回想録 何故豚たるか?

その1 出会い

 ○


 バンディーダは7歳の頃、領地内でひどく可愛がられていた。親類にはもちろん、使用人にも領民にも大層人気があった。容姿が良かったというもの一理。だが、何よりも庇護欲を掻き立てるような貴族らしからぬ弱々しさが受けていた。


 バンディーダは弱虫で臆病だった。大きな音が聞こえれば、ビクンと身体を震わせて近くにいる使用人の裾を握る。喧騒が聞こえれば目に大きな涙を浮かべてしまう。怒られれば、その日は一日泣いている。


 そんなバンディーダを皆、受け入れていた。彼が怯えていれば優しく抱き抱え、涙を流していればそっと涙を拭ってあげていた。特に、父のブレズと母のフロールはとてつもない親バカであったと聞く。ブレズはバンディーダが怖がるモノ全てを迅速に排除。フロールは一日の半分をバンディーダと共にしていた。

 

 また、バンディーダが人気であった理由はその弱々しさに垣間見える優しさである。弱っていた鳥を介抱し、野生に返す。枯れかけていた花を植え直して綺麗に咲き返させる。困った領民が入れば、己の小遣いを出して解決する。想いやりのある子だとシモン領民は感心していた。またシモン家もそれを誇りに思っていた。

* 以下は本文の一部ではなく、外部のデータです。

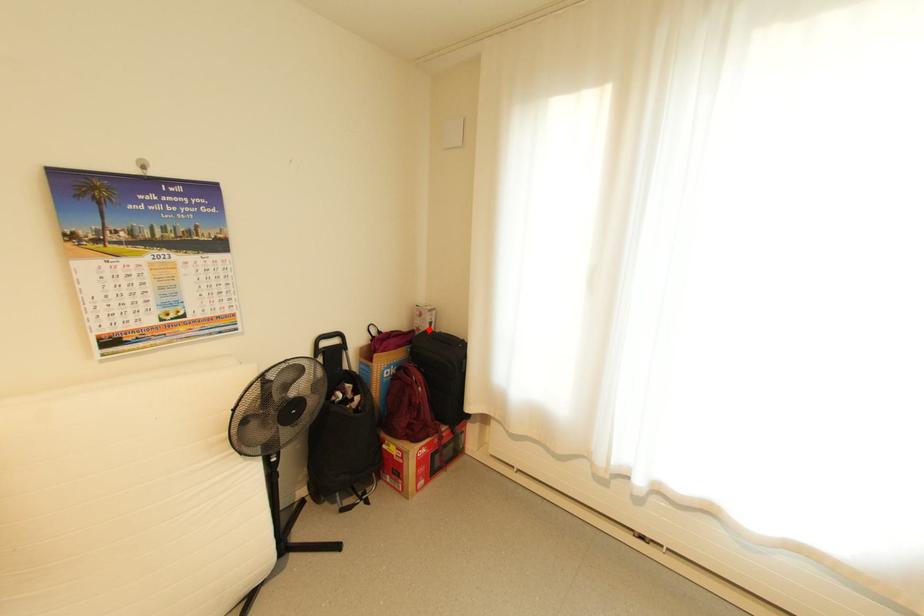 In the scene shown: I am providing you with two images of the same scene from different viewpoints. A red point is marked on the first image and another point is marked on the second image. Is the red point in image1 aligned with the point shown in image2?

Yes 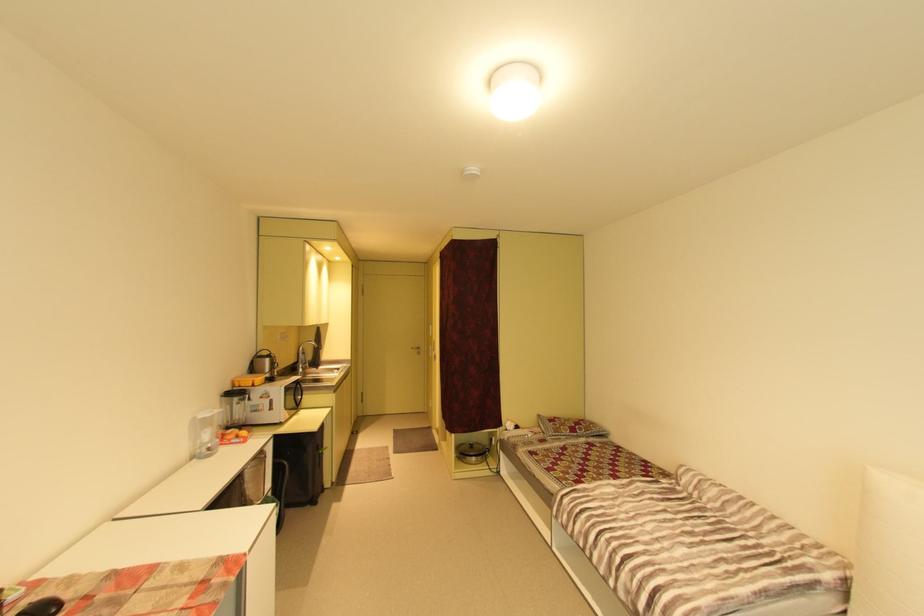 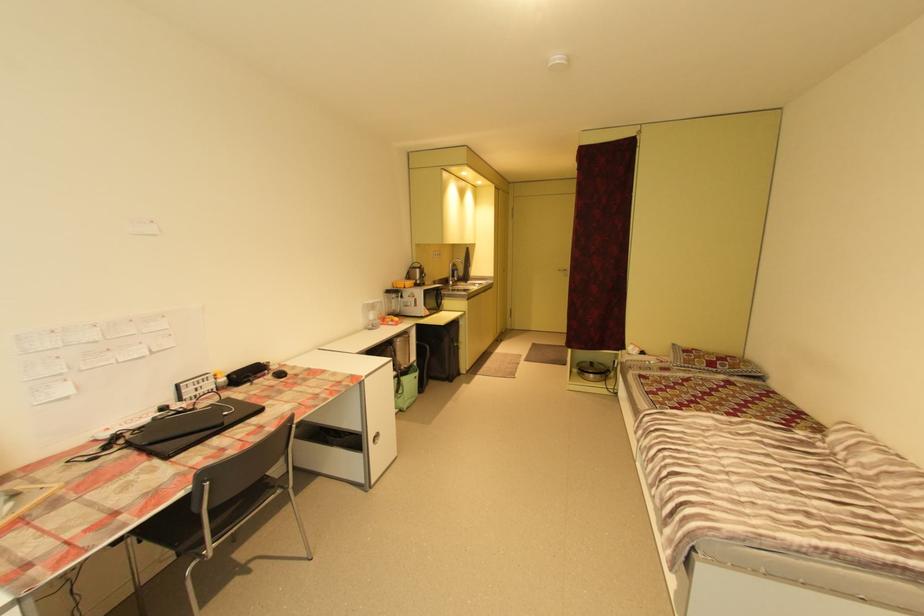 Question: The camera is either moving clockwise (left) or counter-clockwise (right) around the object. The first image is from the beginning of the video and the second image is from the end. Is the camera moving left or right when shooting the video?

Choices:
 (A) Left
 (B) Right

Answer: (B) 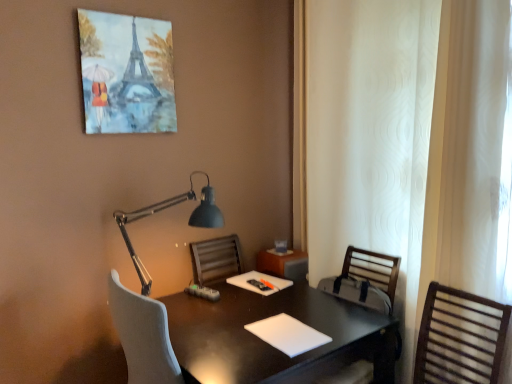 I want to click on free space to the right of white matte notepad at center, the 1th notepad from the top, so pos(308,291). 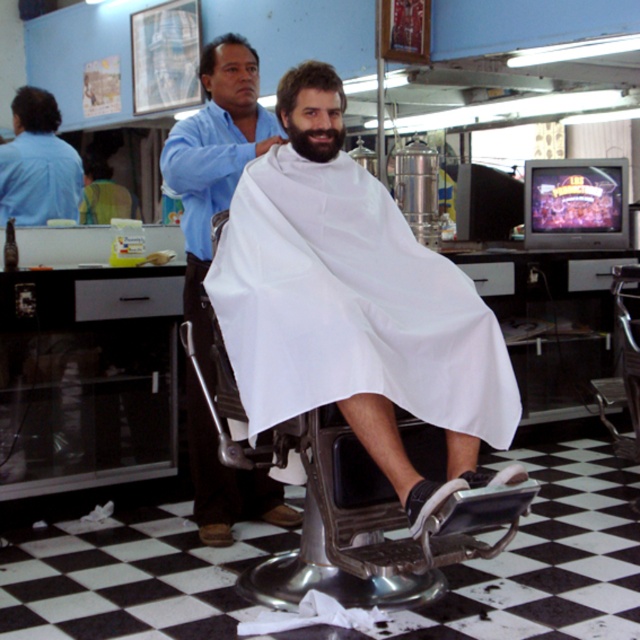 Between white matte cloth at center and blue shirt at upper left, which one appears on the left side from the viewer's perspective?

Positioned to the left is blue shirt at upper left.

Does white matte cloth at center appear over blue shirt at upper left?

No, white matte cloth at center is not above blue shirt at upper left.

Is point (195, 332) positioned in front of point (44, 198)?

Yes, it is.

You are a GUI agent. You are given a task and a screenshot of the screen. Output one action in this format:
    pyautogui.click(x=<x>, y=<y>)
    Task: Click on the white matte cloth at center
    This screenshot has height=640, width=640.
    Given the screenshot: What is the action you would take?
    pyautogui.click(x=214, y=164)

I want to click on blue shirt at upper left, so click(x=36, y=163).

Who is shorter, blue shirt at upper left or brown fuzzy beard at center?

With less height is brown fuzzy beard at center.

At what (x,y) coordinates should I click in order to perform the action: click on blue shirt at upper left. Please return your answer as a coordinate pair (x, y). The width and height of the screenshot is (640, 640). Looking at the image, I should click on (36, 163).

Where is `blue shirt at upper left`? blue shirt at upper left is located at coordinates (36, 163).

From the picture: Does brown matte hair at center have a larger size compared to dark brown hair at upper left?

No, brown matte hair at center is not bigger than dark brown hair at upper left.

Between brown matte hair at center and dark brown hair at upper left, which one has less height?

With less height is brown matte hair at center.

Who is more forward, (298, 90) or (20, 93)?

Point (298, 90) is in front.

Find the location of a particular element. brown matte hair at center is located at coordinates (307, 84). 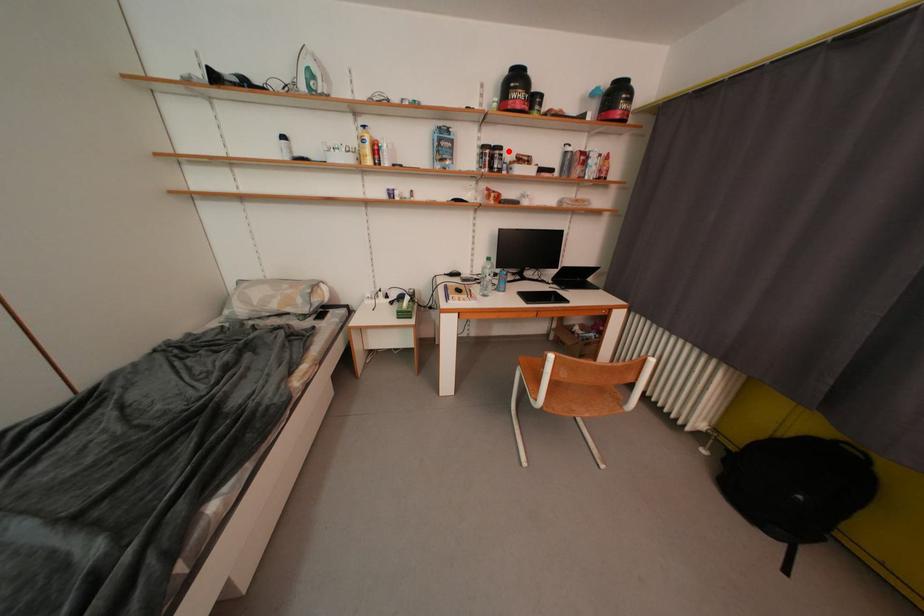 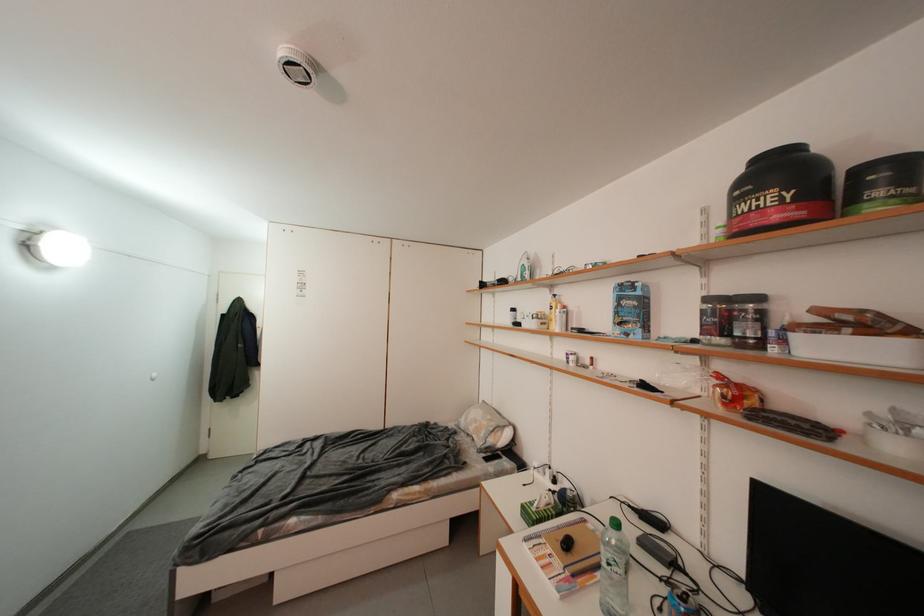 The point at the highlighted location is marked in the first image. Where is the corresponding point in the second image?

(766, 301) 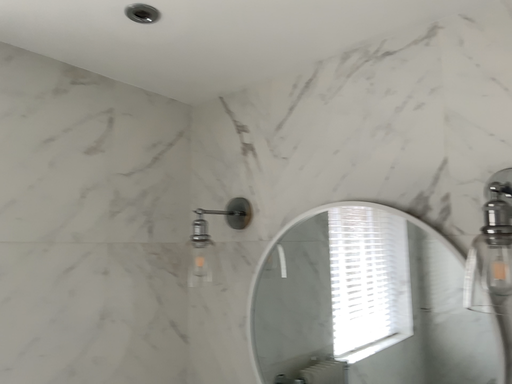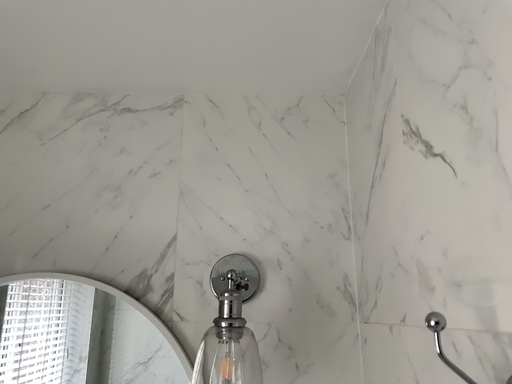 Question: Which way did the camera rotate in the video?

Choices:
 (A) rotated right
 (B) rotated left

Answer: (A) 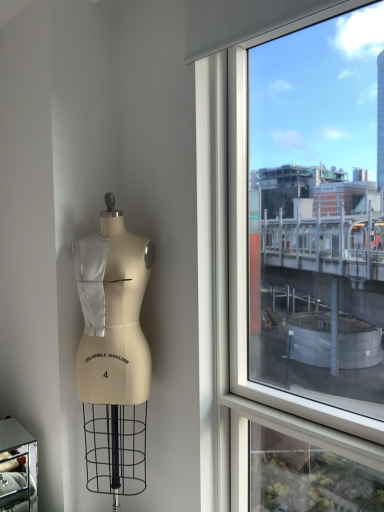 Identify the location of transparent glass window at upper right. (238, 250).

The image size is (384, 512). What do you see at coordinates (238, 250) in the screenshot?
I see `transparent glass window at upper right` at bounding box center [238, 250].

The image size is (384, 512). In order to click on transparent glass window at upper right in this screenshot , I will do `click(238, 250)`. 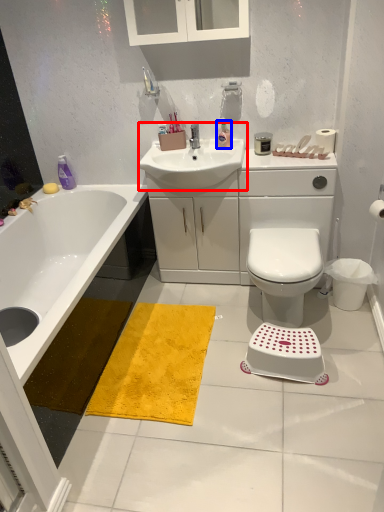 Question: Which of the following is the closest to the observer, sink (highlighted by a red box) or toiletry (highlighted by a blue box)?

Choices:
 (A) sink
 (B) toiletry

Answer: (A) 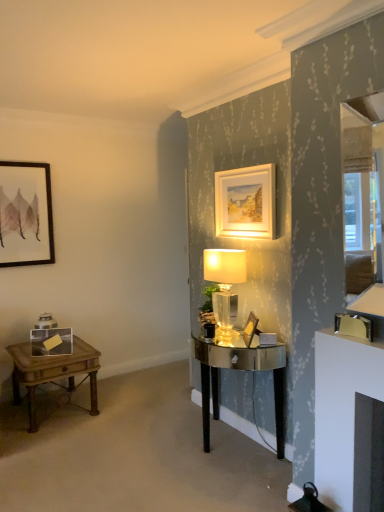 What is the approximate height of wooden picture frame at center, which is the 1th picture frame in front-to-back order?

wooden picture frame at center, which is the 1th picture frame in front-to-back order, is 6.74 inches in height.

Image resolution: width=384 pixels, height=512 pixels. Describe the element at coordinates (246, 202) in the screenshot. I see `matte gold picture frame at upper center, which is the 2th picture frame in back-to-front order` at that location.

In order to face matte black picture frame at upper left, arranged as the 3th picture frame when viewed from the right, should I rotate leftwards or rightwards?

You should look left and rotate roughly 21.358 degrees.

The height and width of the screenshot is (512, 384). What do you see at coordinates (52, 373) in the screenshot?
I see `wooden side table at left` at bounding box center [52, 373].

Find the location of `wooden side table at left`. wooden side table at left is located at coordinates (52, 373).

You are a GUI agent. You are given a task and a screenshot of the screen. Output one action in this format:
    pyautogui.click(x=<x>, y=<y>)
    Task: Click on the wooden picture frame at center, placed as the 1th picture frame when sorted from bottom to top
    The width and height of the screenshot is (384, 512).
    Given the screenshot: What is the action you would take?
    pyautogui.click(x=250, y=329)

Is matte gold picture frame at upper center, which is the second picture frame in left-to-right order, to the left of wooden side table at left from the viewer's perspective?

No, matte gold picture frame at upper center, which is the second picture frame in left-to-right order, is not to the left of wooden side table at left.

Find the location of `the 1st picture frame counting from the right side of the wooden side table at left`. the 1st picture frame counting from the right side of the wooden side table at left is located at coordinates (246, 202).

Is matte gold picture frame at upper center, the third picture frame when ordered from bottom to top, not within wooden side table at left?

That's correct, matte gold picture frame at upper center, the third picture frame when ordered from bottom to top, is outside of wooden side table at left.

Between matte gold picture frame at upper center, which is counted as the second picture frame, starting from the right, and wooden side table at left, which one has smaller size?

Smaller between the two is matte gold picture frame at upper center, which is counted as the second picture frame, starting from the right.

Does point (239, 215) lie in front of point (227, 337)?

No, (239, 215) is further to viewer.

Can you confirm if matte gold picture frame at upper center, which is counted as the second picture frame, starting from the right, is thinner than translucent glass lamp at center?

Correct, the width of matte gold picture frame at upper center, which is counted as the second picture frame, starting from the right, is less than that of translucent glass lamp at center.

From the image's perspective, is matte gold picture frame at upper center, which is the 2th picture frame in back-to-front order, located above or below translucent glass lamp at center?

matte gold picture frame at upper center, which is the 2th picture frame in back-to-front order, is situated higher than translucent glass lamp at center in the image.

Is matte gold picture frame at upper center, which is counted as the second picture frame, starting from the right, in contact with translucent glass lamp at center?

No, matte gold picture frame at upper center, which is counted as the second picture frame, starting from the right, is not making contact with translucent glass lamp at center.

From a real-world perspective, is wooden side table at left positioned above or below matte black picture frame at upper left, arranged as the 3th picture frame when viewed from the right?

From a real-world perspective, wooden side table at left is physically below matte black picture frame at upper left, arranged as the 3th picture frame when viewed from the right.

From the picture: Does wooden side table at left have a larger size compared to matte black picture frame at upper left, which ranks as the first picture frame in left-to-right order?

Correct, wooden side table at left is larger in size than matte black picture frame at upper left, which ranks as the first picture frame in left-to-right order.

Which of these two, wooden side table at left or matte black picture frame at upper left, the 3th picture frame viewed from the front, is thinner?

matte black picture frame at upper left, the 3th picture frame viewed from the front, is thinner.

From the image's perspective, which one is positioned higher, wooden side table at left or matte black picture frame at upper left, the 3th picture frame viewed from the front?

matte black picture frame at upper left, the 3th picture frame viewed from the front, is shown above in the image.

Considering the positions of point (246, 334) and point (245, 178), is point (246, 334) closer or farther from the camera than point (245, 178)?

Point (246, 334) is closer to the camera than point (245, 178).

Looking at this image, considering the sizes of objects wooden picture frame at center, which is the first picture frame from right to left, and matte gold picture frame at upper center, which is the 2th picture frame in back-to-front order, in the image provided, who is shorter, wooden picture frame at center, which is the first picture frame from right to left, or matte gold picture frame at upper center, which is the 2th picture frame in back-to-front order,?

wooden picture frame at center, which is the first picture frame from right to left, is shorter.

What's the angular difference between wooden picture frame at center, acting as the 3th picture frame starting from the left, and matte gold picture frame at upper center, which is the 2th picture frame in back-to-front order,'s facing directions?

The facing directions of wooden picture frame at center, acting as the 3th picture frame starting from the left, and matte gold picture frame at upper center, which is the 2th picture frame in back-to-front order, are 32.5 degrees apart.

Is there a large distance between wooden picture frame at center, which is the third picture frame from back to front, and matte gold picture frame at upper center, the third picture frame when ordered from bottom to top?

They are positioned close to each other.

What's the angular difference between translucent glass lamp at center and wooden picture frame at center, which appears as the third picture frame when viewed from the top,'s facing directions?

The angular difference between translucent glass lamp at center and wooden picture frame at center, which appears as the third picture frame when viewed from the top, is 29.3 degrees.

Considering the relative positions of translucent glass lamp at center and wooden picture frame at center, which appears as the third picture frame when viewed from the top, in the image provided, is translucent glass lamp at center to the left or to the right of wooden picture frame at center, which appears as the third picture frame when viewed from the top,?

translucent glass lamp at center is to the left of wooden picture frame at center, which appears as the third picture frame when viewed from the top.

From a real-world perspective, is translucent glass lamp at center above or below wooden picture frame at center, which is the first picture frame from right to left?

From a real-world perspective, translucent glass lamp at center is physically above wooden picture frame at center, which is the first picture frame from right to left.

Is wooden picture frame at center, placed as the 1th picture frame when sorted from bottom to top, completely or partially inside translucent glass lamp at center?

Yes, wooden picture frame at center, placed as the 1th picture frame when sorted from bottom to top, can be found within translucent glass lamp at center.

Considering the relative sizes of matte black picture frame at upper left, positioned as the second picture frame in top-to-bottom order, and wooden side table at left in the image provided, is matte black picture frame at upper left, positioned as the second picture frame in top-to-bottom order, shorter than wooden side table at left?

In fact, matte black picture frame at upper left, positioned as the second picture frame in top-to-bottom order, may be taller than wooden side table at left.

At what (x,y) coordinates should I click in order to perform the action: click on picture frame lying behind the wooden side table at left. Please return your answer as a coordinate pair (x, y). This screenshot has height=512, width=384. Looking at the image, I should click on [25, 214].

Is point (24, 234) positioned behind point (83, 354)?

Yes, it is behind point (83, 354).

Could you tell me if matte black picture frame at upper left, the 3th picture frame viewed from the front, is facing wooden side table at left?

No, matte black picture frame at upper left, the 3th picture frame viewed from the front, does not turn towards wooden side table at left.

Is shiny metallic desk at center touching wooden side table at left?

No, shiny metallic desk at center is not making contact with wooden side table at left.

Does shiny metallic desk at center have a lesser width compared to wooden side table at left?

Yes.

Between point (256, 339) and point (63, 357), which one is positioned behind?

The point (63, 357) is farther from the camera.

Measure the distance from shiny metallic desk at center to wooden side table at left.

shiny metallic desk at center and wooden side table at left are 1.14 meters apart.

Where is `table on the left of matte gold picture frame at upper center, which is counted as the second picture frame, starting from the right`? This screenshot has height=512, width=384. table on the left of matte gold picture frame at upper center, which is counted as the second picture frame, starting from the right is located at coordinates (52, 373).

Which picture frame is the 1st one when counting from the right side of the translucent glass lamp at center? Please provide its 2D coordinates.

[(246, 202)]

Which object lies nearer to the anchor point matte gold picture frame at upper center, which is counted as the second picture frame, starting from the right, translucent glass lamp at center or shiny metallic desk at center?

Among the two, translucent glass lamp at center is located nearer to matte gold picture frame at upper center, which is counted as the second picture frame, starting from the right.

From the image, which object appears to be nearer to matte gold picture frame at upper center, which is the second picture frame in left-to-right order, shiny metallic desk at center or translucent glass lamp at center?

translucent glass lamp at center lies closer to matte gold picture frame at upper center, which is the second picture frame in left-to-right order, than the other object.

Based on their spatial positions, is wooden picture frame at center, which is the first picture frame from right to left, or matte gold picture frame at upper center, which is the first picture frame in top-to-bottom order, further from matte black picture frame at upper left, the 3th picture frame viewed from the front?

wooden picture frame at center, which is the first picture frame from right to left, is further to matte black picture frame at upper left, the 3th picture frame viewed from the front.

Looking at the image, which one is located closer to wooden side table at left, translucent glass lamp at center or wooden picture frame at center, which appears as the third picture frame when viewed from the top?

translucent glass lamp at center is positioned closer to the anchor wooden side table at left.

Estimate the real-world distances between objects in this image. Which object is further from matte black picture frame at upper left, which is counted as the 2th picture frame, starting from the bottom, matte gold picture frame at upper center, which appears as the 2th picture frame when viewed from the front, or wooden picture frame at center, placed as the 1th picture frame when sorted from bottom to top?

Among the two, wooden picture frame at center, placed as the 1th picture frame when sorted from bottom to top, is located further to matte black picture frame at upper left, which is counted as the 2th picture frame, starting from the bottom.

Estimate the real-world distances between objects in this image. Which object is closer to wooden side table at left, shiny metallic desk at center or matte black picture frame at upper left, positioned as the second picture frame in top-to-bottom order?

matte black picture frame at upper left, positioned as the second picture frame in top-to-bottom order, is positioned closer to the anchor wooden side table at left.

From the image, which object appears to be nearer to shiny metallic desk at center, matte gold picture frame at upper center, which is counted as the second picture frame, starting from the right, or wooden picture frame at center, which is the 1th picture frame in front-to-back order?

wooden picture frame at center, which is the 1th picture frame in front-to-back order, lies closer to shiny metallic desk at center than the other object.

Which object lies nearer to the anchor point matte black picture frame at upper left, the 3th picture frame viewed from the front, wooden picture frame at center, which is the first picture frame from right to left, or shiny metallic desk at center?

shiny metallic desk at center is closer to matte black picture frame at upper left, the 3th picture frame viewed from the front.

The height and width of the screenshot is (512, 384). Identify the location of lamp that lies between matte gold picture frame at upper center, the third picture frame when ordered from bottom to top, and shiny metallic desk at center from top to bottom. (225, 286).

Where is `table between matte black picture frame at upper left, the 3th picture frame viewed from the front, and matte gold picture frame at upper center, which is the second picture frame in left-to-right order, in the horizontal direction`? This screenshot has height=512, width=384. table between matte black picture frame at upper left, the 3th picture frame viewed from the front, and matte gold picture frame at upper center, which is the second picture frame in left-to-right order, in the horizontal direction is located at coordinates (52, 373).

Identify the location of picture frame between translucent glass lamp at center and shiny metallic desk at center in the vertical direction. (x=250, y=329).

Identify the location of desk between wooden side table at left and matte gold picture frame at upper center, which is the 2th picture frame in back-to-front order, from left to right. Image resolution: width=384 pixels, height=512 pixels. (240, 370).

 そんなバンディーダにある縁談が舞い込んでくる。ライン公爵三女であるナティナ公爵令嬢との婚約。母フロールはまだ早いと反対していたが、父ブレズは良い経験だと、話を聞くだけだと押しきって了承した。


 縁談の日、その日はあまり天気はよろしくなく、どんよりと曇っていた。


「本日はお招きいただき光栄でございます、ライン公爵」


「まぁ、そう固くなさらず肩の荷を下ろしてくれ、シモン伯爵」


 この日はシモン家がライン家に訪ねるという形だった。 


「ほら、バン。隠れていないでライン家の方たちに挨拶しなさい。あれほど練習しただろう?」


「ナティナ、いつまでそこに座っているんだ。早くこっちに来て挨拶しなさい」


 ブレズの足元に隠れていたバンディーダはブレズに優しく押し出され、遠くに座っていたナティナは足早にこちらに向かってきた。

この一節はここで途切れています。